Memory Allocation

Slab Allocator

Pre-allocate N identical objects per slab — turn alloc and free into O(1) list ops

A slab allocator caches objects of one fixed size in a pre-built free list. Alloc pops, free pushes — both O(1). It's Bonwick's 1994 trick; Linux's SLUB powers every kernel object type.

  • Alloc costO(1) — pop free-list head
  • Free costO(1) — push to free-list head
  • Internal fragmentationNear zero (objects identically sized)
  • ConstructorRun once per object lifetime, not per alloc
  • Invented byJeff Bonwick, Sun Microsystems, 1994
  • Linux variantsSLAB, SLUB (default), SLOB

Interactive visualization

Press play, or step through manually. The visualization is yours to drive — try it before reading on.

Open visualization fullscreen ↗

Watch the 60-second explainer

A condensed visual walkthrough — narrated, captioned, under a minute.

How the slab allocator works

The Linux kernel allocates millions of small objects per second — a TCP socket, a directory entry, a task struct, an inode. Each has a fixed size and a known initial state.

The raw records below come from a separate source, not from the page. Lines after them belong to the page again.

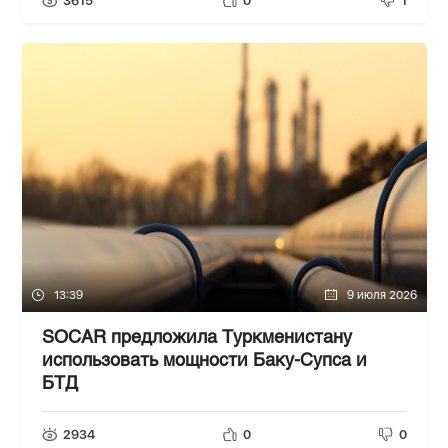
3615
0
1
13:39
9 июля 2026
SOCAR предложила Туркменистану
использовать мощности Баку-Супса и
БТД
2934
0
0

A general-purpose malloc would carry a header on each, fragment over time, lock-contend at the global heap, and constantly re-initialize bytes the caller is about to re-initialize anyway. Bonwick's slab allocator says: just keep a stack of pre-constructed objects of size X, refill it in batches from the page allocator, and never look at headers.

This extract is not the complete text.